Task brief:
Below are some entries. Count how many of their lines include "secteur", then give that number only.

Given records:
● ● ●
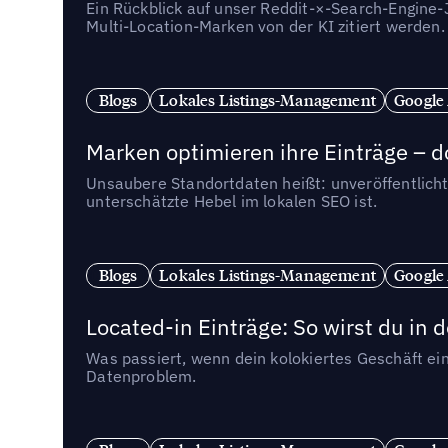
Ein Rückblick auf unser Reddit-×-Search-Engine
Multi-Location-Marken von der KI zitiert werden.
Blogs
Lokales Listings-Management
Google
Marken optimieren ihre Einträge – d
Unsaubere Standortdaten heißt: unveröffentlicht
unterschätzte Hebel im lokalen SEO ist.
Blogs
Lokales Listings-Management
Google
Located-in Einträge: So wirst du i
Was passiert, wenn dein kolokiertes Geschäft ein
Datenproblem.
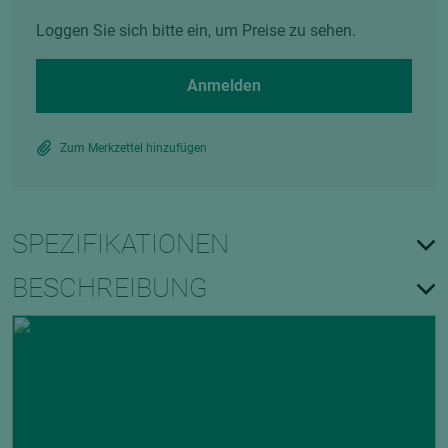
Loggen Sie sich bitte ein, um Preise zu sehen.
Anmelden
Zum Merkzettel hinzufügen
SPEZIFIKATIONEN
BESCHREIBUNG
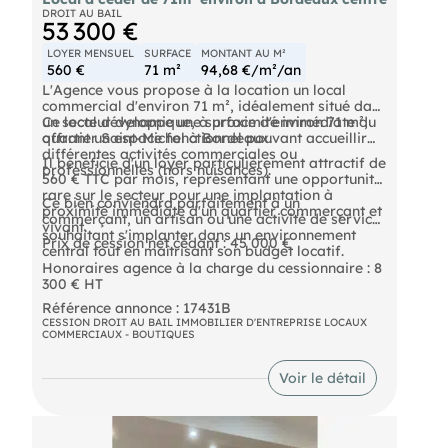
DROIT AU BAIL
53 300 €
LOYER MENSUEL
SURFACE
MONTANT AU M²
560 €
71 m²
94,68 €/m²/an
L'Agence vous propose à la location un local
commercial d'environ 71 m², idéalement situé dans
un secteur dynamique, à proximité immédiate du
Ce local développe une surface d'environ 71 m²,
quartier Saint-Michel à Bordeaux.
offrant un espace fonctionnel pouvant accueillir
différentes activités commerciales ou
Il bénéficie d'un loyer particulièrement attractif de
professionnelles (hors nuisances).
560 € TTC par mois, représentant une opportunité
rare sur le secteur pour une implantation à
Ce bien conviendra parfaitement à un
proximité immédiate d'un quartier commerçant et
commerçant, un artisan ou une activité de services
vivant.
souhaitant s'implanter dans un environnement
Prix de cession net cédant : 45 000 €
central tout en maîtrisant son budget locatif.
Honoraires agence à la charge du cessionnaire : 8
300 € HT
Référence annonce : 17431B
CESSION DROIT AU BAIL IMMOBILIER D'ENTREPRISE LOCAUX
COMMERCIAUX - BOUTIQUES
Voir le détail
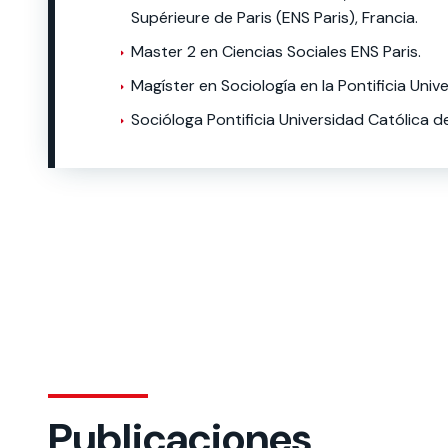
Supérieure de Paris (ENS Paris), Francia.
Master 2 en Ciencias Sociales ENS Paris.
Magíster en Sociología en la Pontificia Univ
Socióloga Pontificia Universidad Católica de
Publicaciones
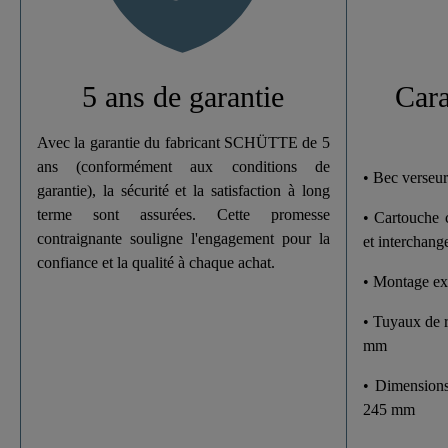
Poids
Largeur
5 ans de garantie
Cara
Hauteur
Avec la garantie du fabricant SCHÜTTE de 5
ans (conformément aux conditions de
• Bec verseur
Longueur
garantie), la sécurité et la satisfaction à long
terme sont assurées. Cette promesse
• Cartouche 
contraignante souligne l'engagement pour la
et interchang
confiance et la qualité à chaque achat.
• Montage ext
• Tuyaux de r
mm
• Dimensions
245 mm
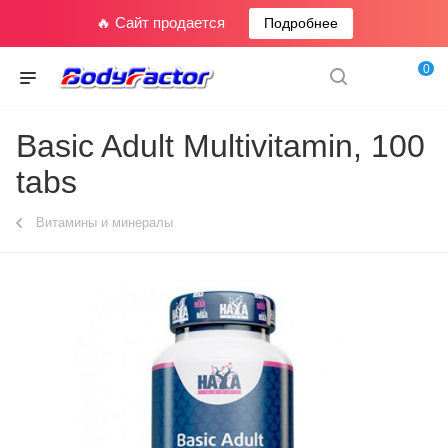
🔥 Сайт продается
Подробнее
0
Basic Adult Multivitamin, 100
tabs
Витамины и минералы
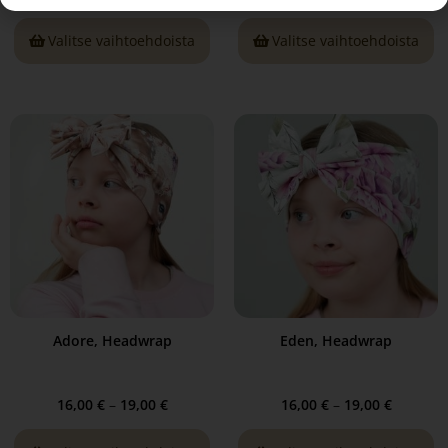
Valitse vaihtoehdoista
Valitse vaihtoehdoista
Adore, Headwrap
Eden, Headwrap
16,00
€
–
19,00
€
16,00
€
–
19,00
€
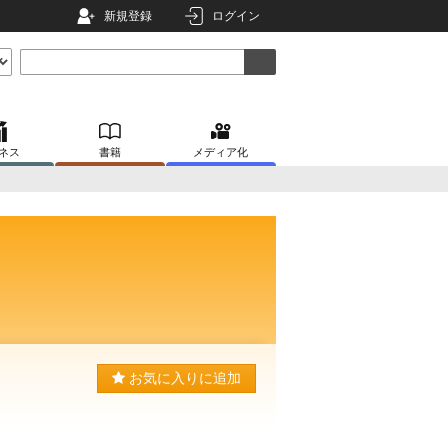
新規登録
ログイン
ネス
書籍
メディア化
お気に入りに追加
● ● ●
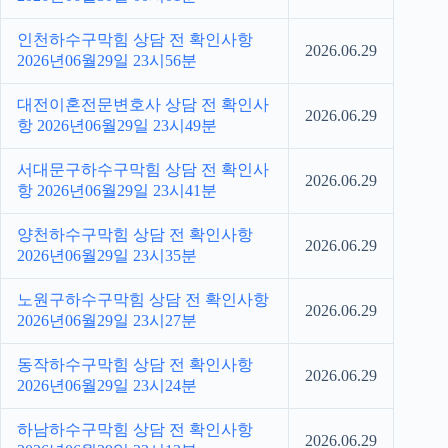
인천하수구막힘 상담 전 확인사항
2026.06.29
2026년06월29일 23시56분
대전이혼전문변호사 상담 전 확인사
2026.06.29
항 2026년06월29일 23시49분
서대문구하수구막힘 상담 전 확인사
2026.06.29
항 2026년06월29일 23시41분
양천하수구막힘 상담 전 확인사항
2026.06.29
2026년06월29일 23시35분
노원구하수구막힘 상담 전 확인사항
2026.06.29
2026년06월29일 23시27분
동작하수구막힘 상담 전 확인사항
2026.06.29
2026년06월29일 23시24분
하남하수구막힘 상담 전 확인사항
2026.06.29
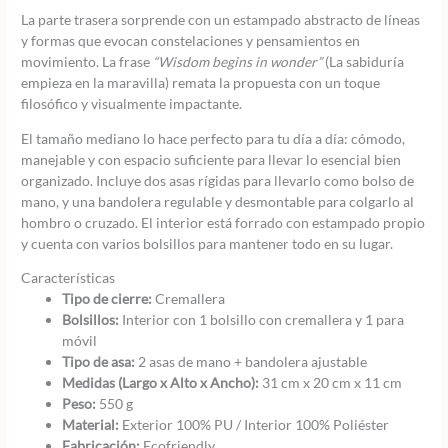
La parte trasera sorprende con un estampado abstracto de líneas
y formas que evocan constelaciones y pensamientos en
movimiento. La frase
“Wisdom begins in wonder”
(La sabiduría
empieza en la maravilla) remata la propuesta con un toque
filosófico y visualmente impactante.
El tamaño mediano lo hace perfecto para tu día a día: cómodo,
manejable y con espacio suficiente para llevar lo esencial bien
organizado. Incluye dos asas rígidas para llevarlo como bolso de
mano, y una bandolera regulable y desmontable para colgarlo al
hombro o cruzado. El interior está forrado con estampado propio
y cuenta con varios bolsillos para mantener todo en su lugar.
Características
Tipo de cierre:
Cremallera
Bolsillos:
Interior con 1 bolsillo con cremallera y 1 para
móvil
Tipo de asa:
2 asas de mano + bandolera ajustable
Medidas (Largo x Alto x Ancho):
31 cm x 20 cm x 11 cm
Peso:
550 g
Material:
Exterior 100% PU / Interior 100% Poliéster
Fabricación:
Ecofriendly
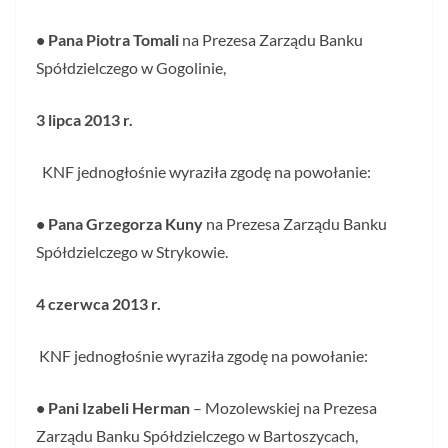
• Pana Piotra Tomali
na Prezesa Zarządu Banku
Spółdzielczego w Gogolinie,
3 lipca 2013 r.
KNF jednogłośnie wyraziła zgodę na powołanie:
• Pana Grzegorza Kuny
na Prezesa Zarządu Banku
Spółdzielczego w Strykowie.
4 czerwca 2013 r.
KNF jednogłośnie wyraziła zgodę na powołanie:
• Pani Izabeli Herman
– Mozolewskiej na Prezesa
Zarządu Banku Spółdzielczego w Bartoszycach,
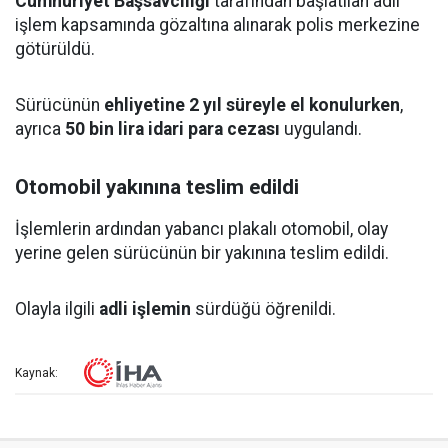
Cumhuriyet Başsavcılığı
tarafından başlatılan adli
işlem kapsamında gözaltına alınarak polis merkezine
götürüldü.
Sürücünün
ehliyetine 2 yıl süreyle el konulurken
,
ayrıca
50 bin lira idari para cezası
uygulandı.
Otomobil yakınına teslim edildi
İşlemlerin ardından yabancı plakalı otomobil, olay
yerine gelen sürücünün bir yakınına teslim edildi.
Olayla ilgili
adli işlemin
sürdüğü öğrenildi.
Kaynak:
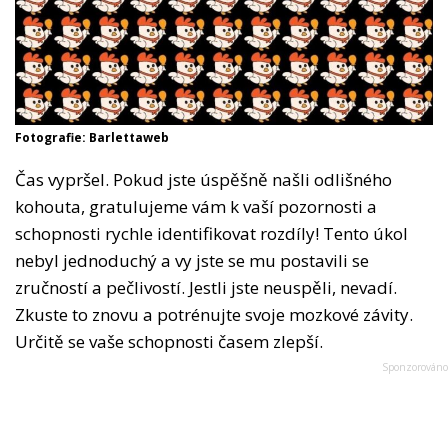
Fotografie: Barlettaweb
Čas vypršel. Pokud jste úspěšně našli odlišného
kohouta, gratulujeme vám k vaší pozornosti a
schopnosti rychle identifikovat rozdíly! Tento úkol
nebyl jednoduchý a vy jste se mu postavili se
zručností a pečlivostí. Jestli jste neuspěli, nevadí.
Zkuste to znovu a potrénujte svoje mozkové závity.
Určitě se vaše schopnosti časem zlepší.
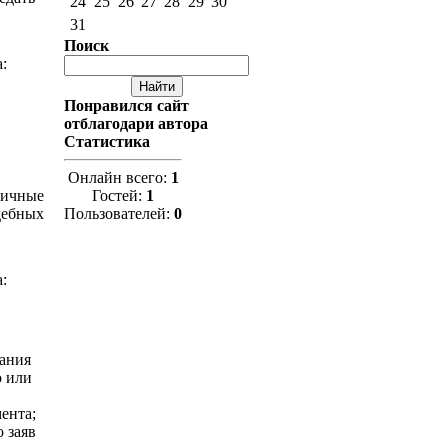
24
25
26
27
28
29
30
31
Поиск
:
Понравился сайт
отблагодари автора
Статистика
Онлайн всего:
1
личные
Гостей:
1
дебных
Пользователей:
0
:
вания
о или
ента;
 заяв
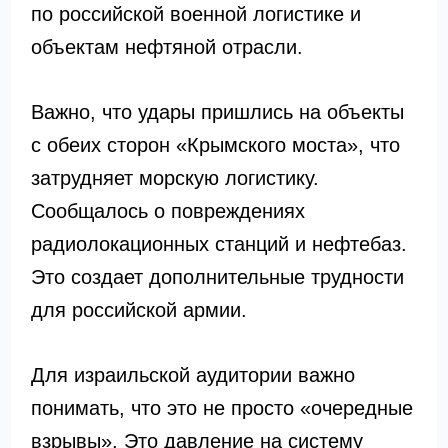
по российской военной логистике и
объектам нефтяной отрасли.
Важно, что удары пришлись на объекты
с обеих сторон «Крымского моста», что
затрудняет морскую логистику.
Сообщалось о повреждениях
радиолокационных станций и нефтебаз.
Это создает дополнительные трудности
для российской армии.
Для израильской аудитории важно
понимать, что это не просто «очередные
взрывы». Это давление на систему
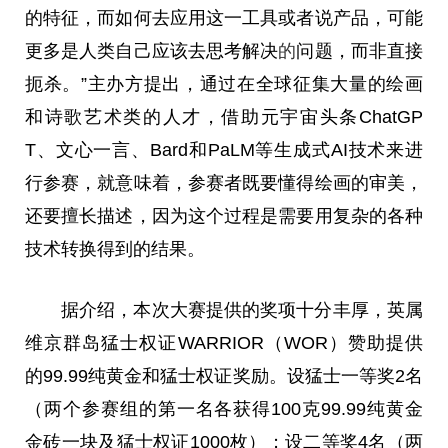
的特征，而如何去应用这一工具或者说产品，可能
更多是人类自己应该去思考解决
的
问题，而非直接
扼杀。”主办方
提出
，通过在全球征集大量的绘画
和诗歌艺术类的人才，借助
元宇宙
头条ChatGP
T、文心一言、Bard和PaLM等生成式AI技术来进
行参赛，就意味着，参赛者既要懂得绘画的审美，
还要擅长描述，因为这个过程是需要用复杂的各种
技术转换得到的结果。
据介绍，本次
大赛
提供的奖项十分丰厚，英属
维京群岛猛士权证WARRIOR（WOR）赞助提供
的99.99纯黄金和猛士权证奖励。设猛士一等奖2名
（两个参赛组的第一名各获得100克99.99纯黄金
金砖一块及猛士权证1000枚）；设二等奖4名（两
● ● ●
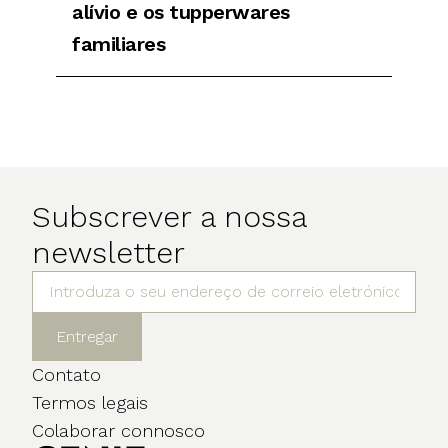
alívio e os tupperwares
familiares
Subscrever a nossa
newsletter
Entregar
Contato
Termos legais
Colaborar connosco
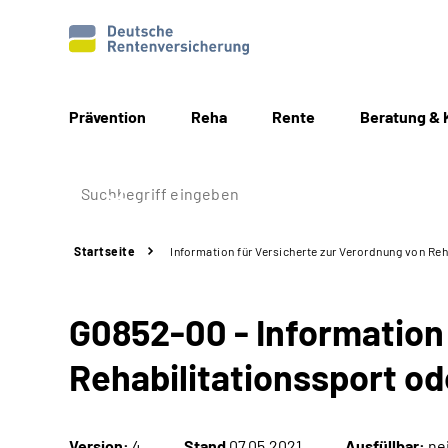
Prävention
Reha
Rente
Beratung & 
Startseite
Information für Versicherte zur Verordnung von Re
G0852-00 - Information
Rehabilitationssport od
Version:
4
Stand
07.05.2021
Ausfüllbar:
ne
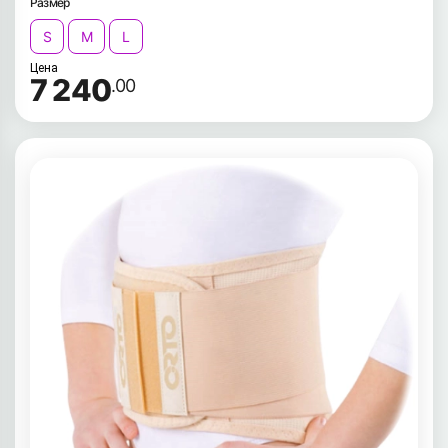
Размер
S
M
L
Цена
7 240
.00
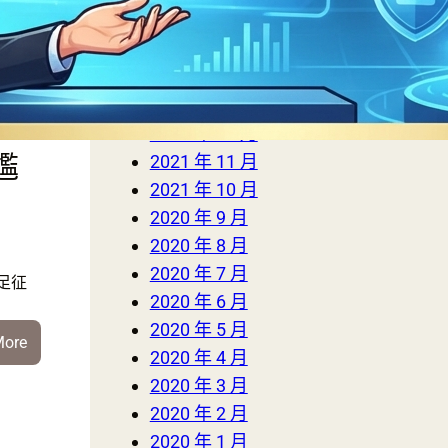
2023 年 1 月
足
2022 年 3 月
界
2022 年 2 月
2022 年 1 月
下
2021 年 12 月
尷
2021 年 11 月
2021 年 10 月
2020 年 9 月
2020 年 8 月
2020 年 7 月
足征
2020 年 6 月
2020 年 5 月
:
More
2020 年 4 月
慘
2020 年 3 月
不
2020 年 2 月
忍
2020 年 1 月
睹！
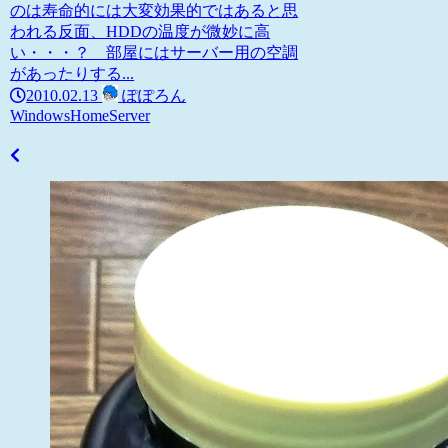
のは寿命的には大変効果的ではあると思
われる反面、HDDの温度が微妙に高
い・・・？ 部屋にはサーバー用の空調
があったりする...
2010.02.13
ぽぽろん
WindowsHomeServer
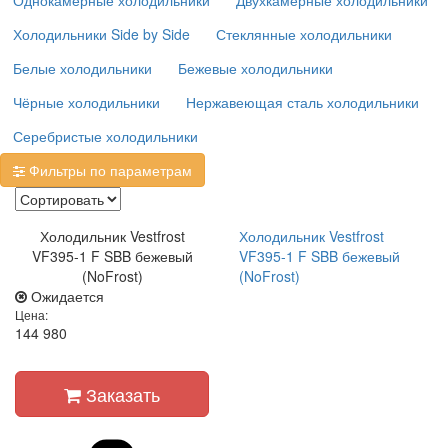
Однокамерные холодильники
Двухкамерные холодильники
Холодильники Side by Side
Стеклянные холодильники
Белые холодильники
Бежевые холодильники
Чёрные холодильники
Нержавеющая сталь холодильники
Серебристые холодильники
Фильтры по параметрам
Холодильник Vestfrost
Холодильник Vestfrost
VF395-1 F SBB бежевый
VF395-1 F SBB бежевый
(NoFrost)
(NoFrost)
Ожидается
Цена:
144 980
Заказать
● ● ●
Problem solution:
2